Charles Rockey’s face is as weathered and comfortable as the Manitou Springs studio where he has produced countless paintings of the town over the past 50 years.
His artwork has brought him much fame and certainly a bit of fortune. The Canon Avenue studio, which doubles as living quarters and a card shop, has been a landmark for decades. It is where he typically chats with visitors, seated in a 19th century English Windsor chair and surrounded by some of his works and furniture featuring nymphs and other fantastical creatures.
Letters, notebooks, cards and a stack of unopened bills cover an ancient oak table. “These come last,” he says with a gentle smile. “I really don’t like (dealing with) money.”
Indeed. As has been his custom, no sign advertises Rockey’s paintings; no prices are posted. His works cannot be purchased except during a sale that he holds every 10 years or so.
Instead, as he has over the decades, Rockey loans his paintings to restaurants, to churches, to friends and even to casual acquaintances. Of the “thousand or so” paintings that he has created, as many as 300 are out on loan at the moment.
The former North Junior High School art teacher records the loans on ledger books, or on scraps of paper that he sometimes misplaces.
That is how he lost track of his favorite painting, a 36-inch-by-24-inch rendition of a woman sitting in the lush, light-filled gardens of Manitou’s Miramont Castle on a long-vanished summer day.
Rockey loaned the painting “to someone” 15 years ago.
“It was to a man,” he said, “but that’s all I can remember. Maybe if you publish the photo in your paper, someone will recognize it.”
Most professional artists spend as much time marketing their creations as they do making them. The quest for shows, for gallery representation and for affluent collectors is part of the package. Yet Rockey, arguably the region’s most successful artist, hardly markets his paintings at all.
And when he does, he invites everyone who has asked to buy a painting from him, as well as his friends and neighbors from a lifetime spent in the Pikes Peak region.
“The last one (held at the Business of Arts center on Jan. 27, 2001) was quite sad,” he said. “People flew out from California and arrived just before the sale. It had snowed, and there wasn’t enough room inside, so they had to wait in the snow. When they finally got in, there was no more art. I felt terrible.”
To a point, of course, because, after all, art is about making money, too.
Yet perhaps not to Rockey.
“Money has nothing to do with art,” he says. “I didn’t want my art mixed up with money. I want my art where people can see it, not hidden away.”

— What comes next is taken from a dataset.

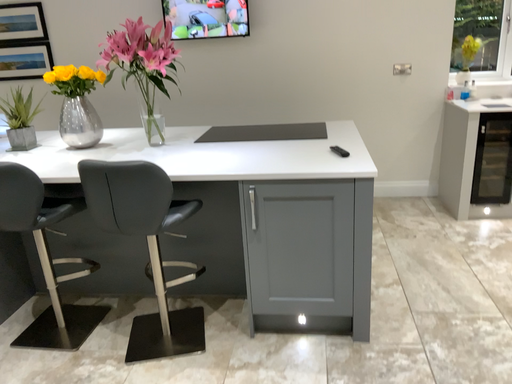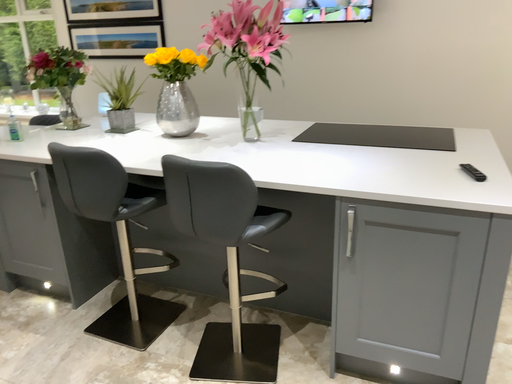 Question: How did the camera likely rotate when shooting the video?

Choices:
 (A) rotated left
 (B) rotated right

Answer: (A)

That’s why 47 of his paintings are on loan to Adam’s Mountain Café, another 21 to the Cliff House, a dozen to the Congregational Church, and as many to the Olive Branch restaurant in downtown Colorado Springs.
He doesn’t charge for the paintings, or ask for a security deposit, or even ask the recipients to insure them.
Some of the recipients of Rockey’s casual generosity have taken advantage of the artist’s goodwill.
“The other day someone called me and said that he’d inherited a painting from his mother, and wanted me to buy it back,” Rockey said. “When he told me more, I knew it was a loan — but he just hung up. He never told me his name.”
Because his Canon Avenue address gets so many visitors, Rockey no longer uses the building to paint.
“You see how it is,” he says. “People walk in, and when they walk out, other people walk in, so I have another little place around the corner.”
In his working studio, reached by crossing a rickety bridge over Fountain Creek, Rockey shows a visitor his current project.
It’s a profusely illustrated book of love stories, which will be published next March in an edition of 1,000 copies. The release party is scheduled to be held at the Cliff House.
It may also coincide with Rockey’s next decennial sale.
The book’s swirling, complex images, influenced by artists Alphonse Mucha, William Morris and 1960s psychedelia, are very unlike Rockey’s gentle Manitou landscapes.
“If you paint the same thing over and over,” Rockey said, “you’re not an artist, but a manufacturer.”
“I’ve been working on it for 10 years,” he said. “It’s not corny love stuff. We’re talking about the real thing.”
Unlike his paintings, the books will be available for sale, not as loaners.